Economyths: Ten Ways Economics Gets It Wrong (Wiley)
David Orrell
Edmonton native Orrell is an Oxford-trained mathematician and complex systems analyst who’s explored particle accelerator design, weather forecasting, and cancer biology. Economics is supposed to provide mathematical modelling of human behaviour, but the apparent divergence of economic theory from reality in recent years has become a burr under Orrell’s saddle. ‘The fundamental assumptions that form the basis of economic theory are flawed,’ he writes. ‘Not just the mathematical models, but the actual mental models that economists have of the economy are completely wrong.’ One of those who find in the discipline more ideology than science, Orrell argues against 10 principles of economic orthodoxy, including the rationality and predictability of the market and its potential to provide happiness. If he’s a dilettante, he’s one with serious chops, and an appealing curiosity. Invoking history, physics, biology, climatology and his background in complex systems to debunk neoclassical economics, Orrell makes a plea for an unorthodox economics, one drawing on ethics and environmentalism as well as emerging areas of mathematics like non-linear dynamics and network theory. The ideas being explored in these fields may seem ‘scattered and unrelated,’ but Orrell does an intriguing job of stitching them together.

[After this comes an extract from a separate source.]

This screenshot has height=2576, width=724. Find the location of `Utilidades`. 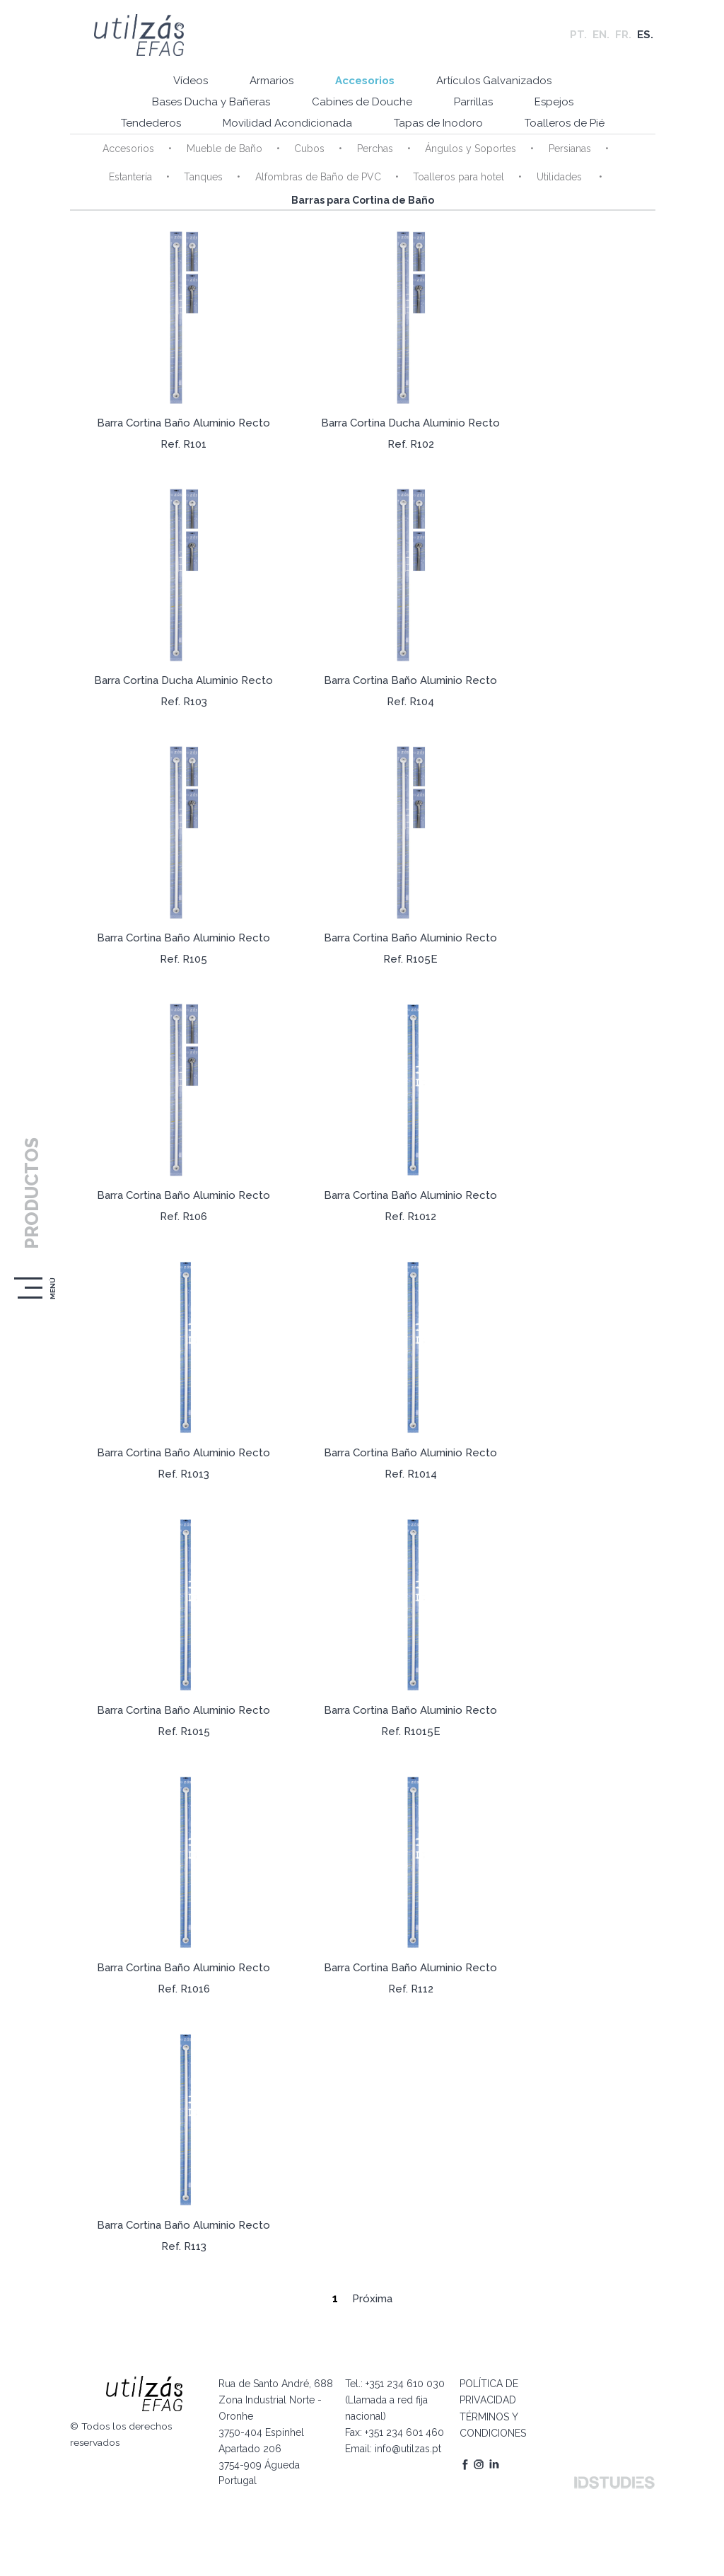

From Those Wonderful Folks Who Gave You Pearl Harbor: Front-Line Dispatches from the Advertising War (Simon and Schuster)
Jerry Della Femina
Forty years after its first release, advertising legend Della Femina’s memoir of life on Madison Avenue in the 1960s has become part of the Don Draper canon, helping guide the fictional world of the television series Mad Men. Back in print to coincide with the show’s fourth season, the book offers a look at the era’s ad business that’s unencumbered by the TV show’s melodramatics and attempted profundity. Which isn’t to say the book’s dull: ‘We made the antics depicted on every episode of Mad Men look like Rebecca of Sunnybrook Farm,’ Della Femina writes in a new foreword. And he offers anecdotes aplenty about booze, drugs and sex — the latter of which he encouraged at his own agency, because ‘nothing got creative people to come in early and leave late better than the prospect of sexual adventure.’ But most of the memoir is concerned with the mechanics of the ad trade during a period of great creative upheaval. If in places the details are a little inside, Della Femina’s thick Brooklynese voice could belong to the raconteur on the next bar stool over. His yarns about famous and infamous pitches, success stories and burnouts, describe the end of Madison Avenue as a stuffy bastion of WASPiness and the beginning of its golden age.